Model-model Kepemimpinan
a. Model Kepemimpinan Transaksional;
1. Pengertian
Pemimpin
Transaksional (Transactional Leaders) adalah pemimpin yang memandu atau
memotivasi pengikut mereka dalam arah tujuan yang ditegakkan dengan memperjelas
peran dan tuntunan tugas.
2. Dalam kepemimpinan transaksional, pemimpin
menentukan apa yang perlu dikerjakan bawahan untuk rnencapai tujuan, mengklasifikasikan
keperluan tersebut dan membantu bawahan menjadi percaya diri bahwa mereka dapat
mencapai tujuan itu.
3. Karakteristik pemimpin transaksional:
a. Imbalan tergantung;
Mengontrakkan
pertukaran imbalan untuk upaya, menjanjikan imbalan untuk kinerja yang baik,
mengakui prestasi.
b. Manajemen dengan pengecualian (aktif);
Manajemen
berdasarkan prinsip pengecualian ( management by exception / MBE), dimana
menjaga dan mencari penyimpangan dan aturan dan standar (penyimpangan sisdur),
dan mengambil tindakan koreksi.
c. Manajemen dengan pengecualian (pasif); Hanya
ikut campur jika standar tidak dipenuhi.
d. Laissez Faire; Melepaskan
tanggung jawab, menghindari pengambilan keputusan.

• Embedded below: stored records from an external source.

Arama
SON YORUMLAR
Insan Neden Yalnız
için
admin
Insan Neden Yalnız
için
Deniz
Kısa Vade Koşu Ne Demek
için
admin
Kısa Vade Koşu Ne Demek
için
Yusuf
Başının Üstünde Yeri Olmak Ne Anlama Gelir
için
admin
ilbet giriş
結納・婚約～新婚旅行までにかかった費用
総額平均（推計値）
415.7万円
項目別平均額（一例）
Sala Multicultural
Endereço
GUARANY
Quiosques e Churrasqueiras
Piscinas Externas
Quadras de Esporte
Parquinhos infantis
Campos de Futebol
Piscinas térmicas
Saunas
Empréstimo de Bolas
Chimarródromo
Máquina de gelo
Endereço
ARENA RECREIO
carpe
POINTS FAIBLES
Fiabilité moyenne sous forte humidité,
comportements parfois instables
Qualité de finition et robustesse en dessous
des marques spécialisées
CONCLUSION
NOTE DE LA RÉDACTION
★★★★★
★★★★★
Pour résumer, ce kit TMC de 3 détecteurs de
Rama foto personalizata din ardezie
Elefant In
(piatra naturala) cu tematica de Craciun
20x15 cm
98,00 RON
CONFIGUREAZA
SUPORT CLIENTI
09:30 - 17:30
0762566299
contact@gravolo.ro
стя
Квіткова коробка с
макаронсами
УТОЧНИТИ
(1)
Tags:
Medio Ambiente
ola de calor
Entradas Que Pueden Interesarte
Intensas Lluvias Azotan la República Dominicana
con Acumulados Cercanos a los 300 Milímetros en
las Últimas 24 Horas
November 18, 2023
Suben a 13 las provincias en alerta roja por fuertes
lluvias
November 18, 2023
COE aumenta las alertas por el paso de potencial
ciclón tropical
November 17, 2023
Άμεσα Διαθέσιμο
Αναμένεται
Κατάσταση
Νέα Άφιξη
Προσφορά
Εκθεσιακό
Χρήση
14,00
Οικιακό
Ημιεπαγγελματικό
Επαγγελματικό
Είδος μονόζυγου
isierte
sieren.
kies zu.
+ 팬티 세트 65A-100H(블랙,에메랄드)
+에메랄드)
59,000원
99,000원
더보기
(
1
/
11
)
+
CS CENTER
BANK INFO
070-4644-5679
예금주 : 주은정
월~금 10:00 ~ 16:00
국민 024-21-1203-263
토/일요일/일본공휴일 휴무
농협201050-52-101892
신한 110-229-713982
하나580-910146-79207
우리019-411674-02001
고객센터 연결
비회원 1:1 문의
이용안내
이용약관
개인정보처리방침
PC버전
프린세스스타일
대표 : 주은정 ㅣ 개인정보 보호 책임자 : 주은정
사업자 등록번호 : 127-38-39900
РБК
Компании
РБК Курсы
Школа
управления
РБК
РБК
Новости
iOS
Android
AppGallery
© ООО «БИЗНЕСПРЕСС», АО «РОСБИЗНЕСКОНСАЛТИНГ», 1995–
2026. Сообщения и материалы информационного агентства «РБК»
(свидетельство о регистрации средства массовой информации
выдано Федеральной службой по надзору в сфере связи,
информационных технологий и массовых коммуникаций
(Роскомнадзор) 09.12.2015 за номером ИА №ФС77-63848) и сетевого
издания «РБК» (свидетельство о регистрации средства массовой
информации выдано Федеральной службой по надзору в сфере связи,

b. Model Kepemimpinan Transformasional
1. Pengertian:
Pemimpin
Tranformasional (Transformational Leaders) adalah pemimpin yang memberikan
pertimbangan dan rangsangan intelektual yang diindividualkan pada para bawahan
atau pengikut.
2. Dalam kepemimpinan Transformasional:
a.
Pemimpin yang mengilhami para pengikut untuk lebih mementingkan kepentingan diri
mereka sendiri demi kebaikan organisasi, dan yang mampu memberikan efek yang
mencolok dan luar biasa pada diri pengikutnya.
b.
Pemimpin yang lewat visi dan energi pribadi, memberi inspirasi para pengikutnya
dan mempunyai dampak besar pada organisasi.
3. Karakteristik Pernimpin Tranformasional:
a. Karisma; Memberikan
visi dan misi, menanamkan kebanggaan, memperoleh respek dan kepercayaan.
b. Inspirasi; Mengkomunikasikan
harapan yang tinggi, rnenggunakan lambang-lambang untuk memfokuskan upaya,
mengungkapkan maksud-maksud penting dalam cara yang sederhana.
c.
Ransangan Intelektual; Menggalakkan kecerdasan, rasionalitas, dan pemecahan
masalah yang teliti.
d. Pertimbangan yang diindividualkan; Memberikan
perhatian pribadi, mempelakukan tiap karyawan secara individual, melatih, menasehati.
4. Dalam penelitian rnenunjukkan bukti yang
mendukung keunggulan kepemimpinan transformasional terhadap varietas
kepemimpinan transaksional luar biasa mengesankan. Secara keseluruhan
menunjukkan bahwa dibandingkan dengan kepemimpinan transaksional, maka
kepemimpinan transformasional lebih erat dengan tingkat keluarnya karyawan yang
rendah, produktivitas yang tinggi, dan kepuasan karyawan yang lebih besar.